2x02 - Électrochoc (9/17) - La paix

En sortant de son cours de Français, avant de se rendre au réfectoire, Mae se dit qu'elle va profiter de l'absence de ses deux camarades à ses côtés pour passer par le couloir de l'infirmerie, au cas où elle y croiserait Andy. C'est sa dernière chance de tomber sur elle seule à seule avant l'après-midi, et ainsi pouvoir prévenir Strauss qu'elle ne pourra pas le rejoindre pour leur cours particulier. Non pas qu'il serait franchement inquiet si elle lui posait un lapin, si ça se trouve. Peut-être qu'elle se donne du mal pour rien et que ça ne l'embêterait pas plus que ça qu'elle lui fasse faux bond. Il est tellement insondable qu'il est bien possible qu'il soit imperméable à ce genre de choses. Et si ce n'est pas le cas, alors peut-être que ne pas lui faire savoir qu'elle ne le rejoindra pas serait une bonne rétribution pour la fois où il est parti sans trop de détails, et est ensuite revenu en offrant tout aussi peu de précisions quant à ses intentions. Mais bon, en dépit de toutes ces considérations revanchardes, Mae aurait tout de même la conscience plus tranquille si elle pouvait l'avertir.

Lorsque la petite blonde arrive à sa destination, elle trouve cependant un autre visage connu que celui de la colocataire de son ancien prof de Maths : à quelques mètres de la porte à croix rouge, Jack est assis par terre au pied du mur, les poignets sur ses genoux relevés, ses mains pendantes dans le vide. Les yeux fermés, il a la tête légèrement basculée en arrière contre la paroi derrière lui. Du sang séché macule un côté de son visage, à première vue en provenance de son arcade sourcilière et de sa lèvre inférieure. Il s'est probablement battu avec quelqu'un. Encore. Ou plutôt, il a laissé quelqu'un le frapper, puisque ses phalanges sont intactes.

Mae s'arrête en le découvrant, hésitant un instant sur la marche à suivre. Son premier instinct serait de s'enquérir de son état, mais il a clairement fait savoir à tout le monde que c'était une extrêmement mauvaise idée, en rabrouant vertement la première personne ayant voulu l'aider à se relever, lors de sa première rixe post-Caesar. Une autre approche possible de la part de l'adolescente serait de simplement passer à côté de lui sans rien dire, comme elle l'a fait jusqu'ici. Pas aujourd'hui, cependant. Aujourd'hui, elle est un peu remontée, alors autant que ça retombe sur quelqu'un à qui ça peut servir :

- Okay, c'est bon, je craque : c'est quoi, ton problème ? elle admoneste le blessé en venant se planter devant lui.

- Je te demande pardon ? il s'offusque en rouvrant les yeux, ayant sans peine reconnu la voix de celle qui s'adresse à lui.
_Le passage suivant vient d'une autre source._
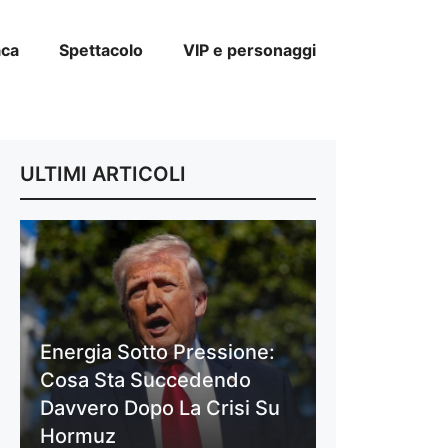
aca
Spettacolo
VIP e personaggi
ULTIMI ARTICOLI
Energia Sotto Pressione:
Cosa Sta Succedendo
Davvero Dopo La Crisi Su
Hormuz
Il grimace lorsque le simple geste d'ouvrir les paupières tire sur l'une de ses entailles. C'est pourtant une douleur familière, ces derniers temps. Et une grande partie de sa vie, d'ailleurs.

- C'est quoi, ton problème, Jack ? Pourquoi est-ce que tu agis comme un goujat ? Mae précise son questionnement.

Elle croise les bras, imitant inconsciemment son oncle dans sa technique d'intimidation. C'est moins percutant avec son gabarit, mais elle a l'avantage d'être debout face à son interlocuteur toujours assis par terre. Jack ne se laisse cependant pas malmener :

- Qu'est-ce que ça peut te faire ?

Il se relève en prenant appui sur le mur, visiblement pas seulement endolori du visage. Il ne va pas rester en position d'infériorité dans cet échange, aussi bien physiquement que verbalement. Si quelqu'un veut lui parler sur ce ton, il aimerait au moins l'avoir cherché. Et en l'occurrence, il n'a rien fait pour provoquer Mae.

- T'es le meilleur ami de mon frère, donc ça me regarde si tu décides de te ficher en l'air, se justifie la petite blonde, comme si ça coulait de source.

À ses mots, le tatoué a un éclat de rire triste et secoue la tête à la négative :

- Je suis le meilleur ami de personne, il la corrige avec fatalisme.

- Quoi ?! Pourquoi ? … Parce que vous vous êtes pris la tête avant toute cette histoire ? s'étonne la benjamine Quanto.

Elle hausse un sourcil extrêmement dubitatif à cette réaction. Elle avait pensé que, si le comportement autodestructeur de Jack n'était pas juste celui qu'il adopte quand il n'a pas quelqu'un pour le retenir comme le faisait Caesar, peut-être qu'il était le résultat de son incapacité à gérer ce que le grand brun s'est infligé. Qu'il puisse être encore sur leur dispute avant ça ne l'avait pas effleurée jusqu'à maintenant. C'est presque ridicule. Mais qu'il se focalise sur ce qui l'affecte directement ne devrait peut-être pas la surprendre, venant d'un égocentrique tel que lui.

- T'as aucune idée de ce qui s'est passé entre Caes et moi, rétorque le surdoué.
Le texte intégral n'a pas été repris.